EXERCISE OBJECTIVE -
Below are the records; work out how many lines among them contain "CfEM", and write nothing besides that number.

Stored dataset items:
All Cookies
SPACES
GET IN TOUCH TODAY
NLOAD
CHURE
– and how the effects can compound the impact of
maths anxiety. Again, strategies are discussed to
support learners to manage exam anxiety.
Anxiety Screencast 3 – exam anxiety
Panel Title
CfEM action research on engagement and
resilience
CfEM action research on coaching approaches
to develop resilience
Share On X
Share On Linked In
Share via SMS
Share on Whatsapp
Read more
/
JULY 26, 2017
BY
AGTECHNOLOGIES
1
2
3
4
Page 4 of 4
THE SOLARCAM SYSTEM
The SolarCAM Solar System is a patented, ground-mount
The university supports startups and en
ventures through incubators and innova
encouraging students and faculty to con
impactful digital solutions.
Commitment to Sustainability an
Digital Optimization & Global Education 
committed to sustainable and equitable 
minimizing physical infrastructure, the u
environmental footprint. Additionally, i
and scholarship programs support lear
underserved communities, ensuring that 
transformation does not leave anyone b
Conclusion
---
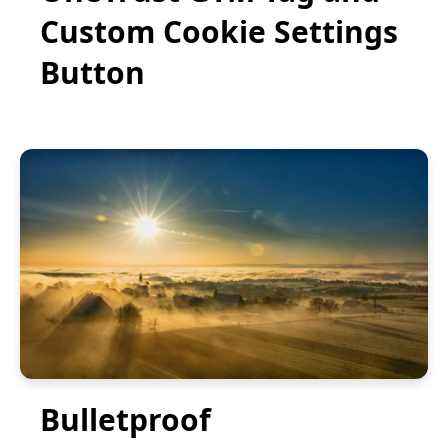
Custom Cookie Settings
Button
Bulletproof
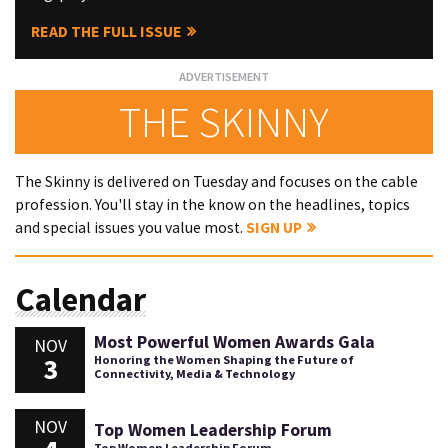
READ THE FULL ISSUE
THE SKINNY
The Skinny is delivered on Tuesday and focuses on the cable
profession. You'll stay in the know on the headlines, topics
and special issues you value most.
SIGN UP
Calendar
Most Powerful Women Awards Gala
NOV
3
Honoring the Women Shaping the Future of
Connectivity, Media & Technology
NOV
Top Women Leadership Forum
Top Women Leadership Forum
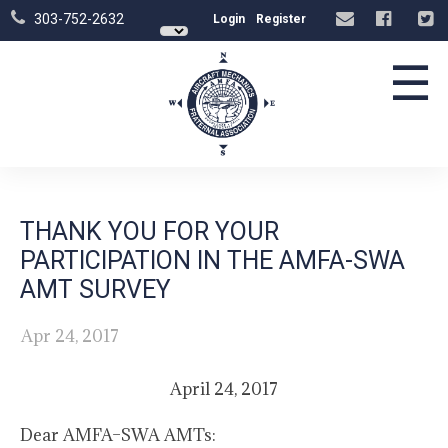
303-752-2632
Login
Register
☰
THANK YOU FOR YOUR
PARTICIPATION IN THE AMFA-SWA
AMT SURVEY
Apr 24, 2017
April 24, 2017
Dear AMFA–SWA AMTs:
---
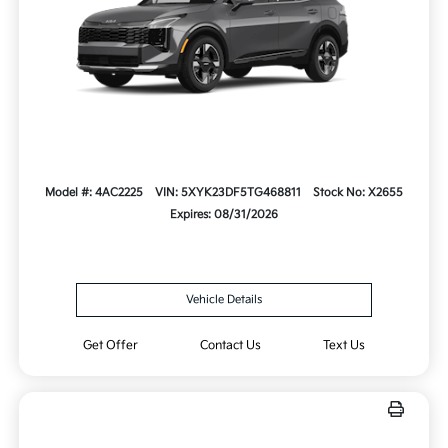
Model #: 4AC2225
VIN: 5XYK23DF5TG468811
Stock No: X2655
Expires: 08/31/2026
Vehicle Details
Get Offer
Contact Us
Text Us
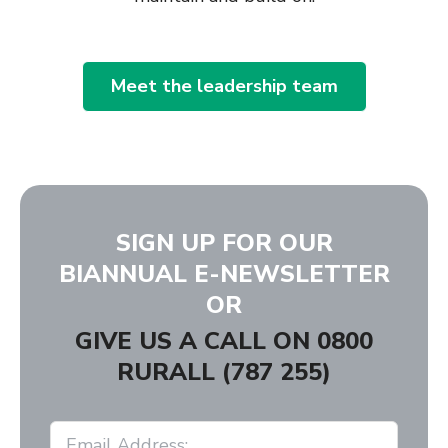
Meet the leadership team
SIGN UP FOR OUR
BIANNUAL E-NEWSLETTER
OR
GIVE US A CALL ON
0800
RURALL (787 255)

SOLUTION FOR THIS PROBLEM -
2